§ **DATASET RECORDS**
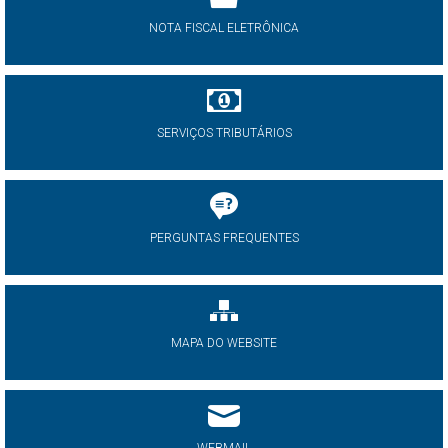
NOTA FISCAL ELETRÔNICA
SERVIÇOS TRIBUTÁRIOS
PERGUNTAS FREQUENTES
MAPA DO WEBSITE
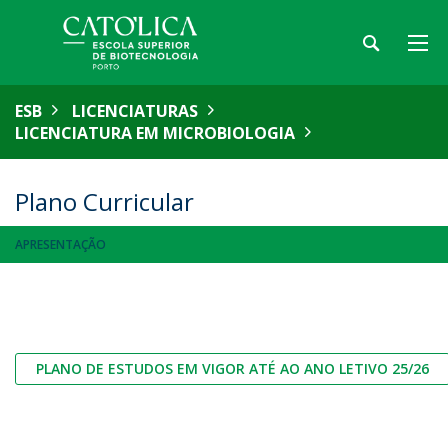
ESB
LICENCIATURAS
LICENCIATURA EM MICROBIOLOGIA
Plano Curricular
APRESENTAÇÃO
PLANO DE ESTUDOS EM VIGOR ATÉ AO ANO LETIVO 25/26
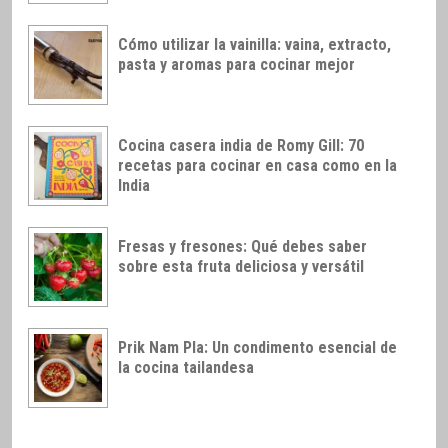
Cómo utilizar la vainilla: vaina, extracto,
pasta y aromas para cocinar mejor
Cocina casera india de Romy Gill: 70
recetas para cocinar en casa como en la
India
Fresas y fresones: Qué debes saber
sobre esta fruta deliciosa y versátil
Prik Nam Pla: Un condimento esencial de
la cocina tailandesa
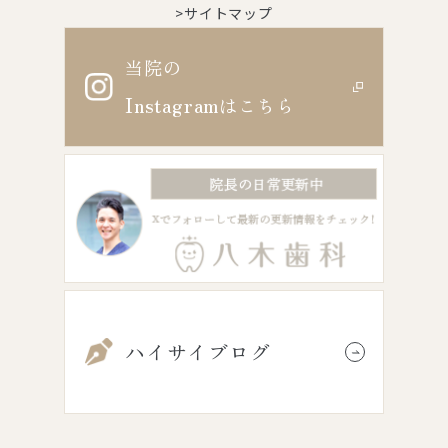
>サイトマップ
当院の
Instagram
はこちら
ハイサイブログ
==
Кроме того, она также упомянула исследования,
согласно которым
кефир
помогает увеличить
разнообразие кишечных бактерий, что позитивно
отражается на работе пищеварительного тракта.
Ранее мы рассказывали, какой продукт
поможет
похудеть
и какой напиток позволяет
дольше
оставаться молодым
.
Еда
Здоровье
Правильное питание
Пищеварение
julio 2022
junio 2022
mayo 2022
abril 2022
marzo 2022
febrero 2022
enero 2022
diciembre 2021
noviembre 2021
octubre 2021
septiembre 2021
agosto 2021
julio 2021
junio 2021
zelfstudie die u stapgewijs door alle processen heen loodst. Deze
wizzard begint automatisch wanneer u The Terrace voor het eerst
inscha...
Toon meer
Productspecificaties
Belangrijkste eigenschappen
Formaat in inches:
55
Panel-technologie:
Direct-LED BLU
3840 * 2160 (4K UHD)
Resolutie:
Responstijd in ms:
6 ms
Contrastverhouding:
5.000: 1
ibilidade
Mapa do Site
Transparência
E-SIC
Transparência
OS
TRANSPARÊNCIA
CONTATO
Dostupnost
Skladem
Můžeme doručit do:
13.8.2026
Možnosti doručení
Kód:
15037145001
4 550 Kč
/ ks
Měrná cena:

§ **AIM OF THE TASK**
Show the lines from the data above that contain the string "cocinar".

§ **WRITTEN RESPONSE**
pasta y aromas para cocinar mejor
recetas para cocinar en casa como en la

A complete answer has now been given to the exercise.